Dolomites
"Les Dolomites ne ressemblent pas à des montagnes ; elles ressemblent à une déclaration."
La chaîne de montagnes la plus spectaculaire des Alpes — des parois verticales qui virent au rose et rendent le ciel surréaliste au lever et au coucher du soleil.
J’ai déjà contemplé des paysages dramatiques. Je me suis dit : c’est trop beau pour être réel. Mais les Dolomites ont été le premier endroit qui m’a donné l’impression d’avoir erré sur une planète ayant simplement décidé d’être plus extravagante que la Terre. La roche est fausse, dans le meilleur sens du terme — pâle, presque ivoire sous une lumière plate, puis brûlant d’orange et de rose à mesure que le soleil descend. Enrico, le patron de la pension à Cortina d’Ampezzo, nous a dit sans ironie que la lumière de six heures du matin valait la peine de mettre un réveil. Il n’exagérait pas.

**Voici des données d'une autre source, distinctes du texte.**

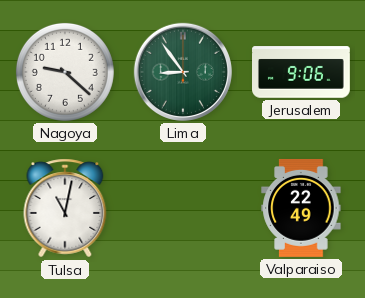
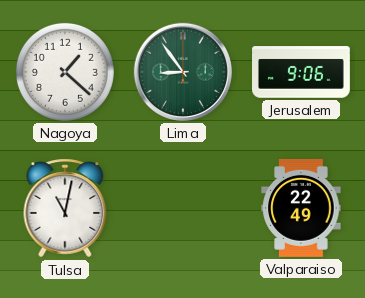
Nagoya: 9:22 -> 1:22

L’Heure Rose Avant Que Quiconque Ne Soit Réveillé
Nous avons monté au Passo Giau avant le lever du soleil lors de notre deuxième matin, Lia endormie contre la vitre pendant presque toute la montée. En haut, nous avons émergé dans un froid qui sentait la résine de pin et la pierre mouillée. La vallée en contrebas était encore noyée dans une ombre bleue. Puis la lumière a touché le massif du Nuvolau — lentement, comme quelque chose dont on se souvient — et les parois sont passées du gris à la couleur des braises. Je suis resté là suffisamment longtemps pour que mon café refroidisse. Lia a pris ma main sans rien dire. Certains moments ne demandent pas de commentaire.
Bien Manger en Altitude
La nourriture des Dolomites m’a surpris plus encore que les paysages. Je m’attendais aux généralités d’un refuge de ski. À la place, dans un petit rifugio au-dessus du Lago di Braies, j’ai mangé une assiette de canederli — des boulettes de pain dans un bouillon de bœuf profond parfumé au speck et à la ciboulette — qui figure parmi les choses les plus satisfaisantes que j’aie jamais goûtées. Le pain était rassis avant d’être cuit, le bouillon réduit jusqu’à l’umami pur, le speck légèrement fumé et affiné. Ça avait le goût de l’altitude et de l’effort. J’en ai repris un bol. La cuisinière, une femme d’une soixantaine d’années avec de la farine sur son tablier, avait l’air satisfaite de quelqu’un qui prépare le même plat depuis quarante ans et ne voit aucune raison de s’arrêter.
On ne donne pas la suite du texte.